M. le président. Quel est l’avis du Gouvernement ?

M. Jean-Marie Bockel, secrétaire d'État. L’adoption de cet amendement amènerait le Parlement à intervenir dans une instance en cours en donnant une interprétation de la disposition législative contestée. Or il n’est ni possible ni souhaitable, à mon sens, que le législateur se prononce à l’occasion d’un litige individuel. Monsieur le sénateur, le Gouvernement vous demande de bien vouloir retirer cet amendement.

M. le président. Monsieur Mézard, l'amendement n° 5 rectifié est-il maintenu ?

M. Jacques Mézard. Non, je le retire, monsieur le président.

M. le président. L'amendement n° 5 rectifié est retiré.

L'amendement n° 4 rectifié, présenté par MM. Collin, Mézard et Charasse, Mmes Escoffier et Laborde, est ainsi libellé :

Alinéa 19

Après les mots :

peut statuer

insérer le mot :

provisoirement

La parole est à M. Jacques Mézard.

M. Jacques Mézard. Je retire cet amendement, monsieur le président, ainsi que les trois amendements suivants.

M. le président. L’amendement n° 4 rectifié est retiré.

Je suis saisi de deux amendements faisant l'objet d'une discussion commune.
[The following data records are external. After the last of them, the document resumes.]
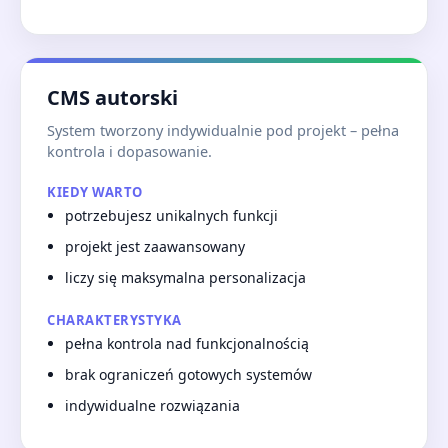
CMS autorski
System tworzony indywidualnie pod projekt – pełna
kontrola i dopasowanie.
KIEDY WARTO
potrzebujesz unikalnych funkcji
projekt jest zaawansowany
liczy się maksymalna personalizacja
CHARAKTERYSTYKA
pełna kontrola nad funkcjonalnością
brak ograniczeń gotowych systemów
indywidualne rozwiązania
L'amendement n° 7 rectifié, présenté par MM. Collin, Charasse et Mézard, Mmes Escoffier et Laborde, est ainsi libellé :

Alinéa 25

Rédiger ainsi le début de cet alinéa :

« En tout état de cause, le Conseil d'État ou la Cour de cassation doivent, lorsqu'il sont saisis de moyens contestant la conformité d'une disposition législative aux droits et libertés garantis par la Constitution ou aux engagements internationaux de la France,…

Cet amendement a été retiré.

L'amendement n° 6 rectifié, présenté par MM. Collin, Mézard, Charasse et Alfonsi, Mmes Escoffier et Laborde, est ainsi libellé :

Alinéa 25

Remplacer les mots :

doit, lorsqu'il est saisi

par les mots :

doivent, lorsqu'ils sont saisis

Cet amendement a été retiré.

L'amendement n° 8 rectifié, présenté par MM. Collin, Mézard, Charasse et Alfonsi, Mmes Escoffier et Laborde, est ainsi libellé :

Alinéa 27, dernière phrase

Remplacer les mots :

est tenu

par les mots :

sont tenus

Cet amendement a été retiré.

L'amendement n° 18, présenté par MM. Sueur, Collombat, Frimat et Michel, Mmes Klès, Boumediene-Thiery et les membres du groupe socialiste, apparentés et rattachés, est ainsi libellé :

Alinéas 30, 31 et 32

supprimer ces alinéas.

La parole est à M. Pierre-Yves Collombat.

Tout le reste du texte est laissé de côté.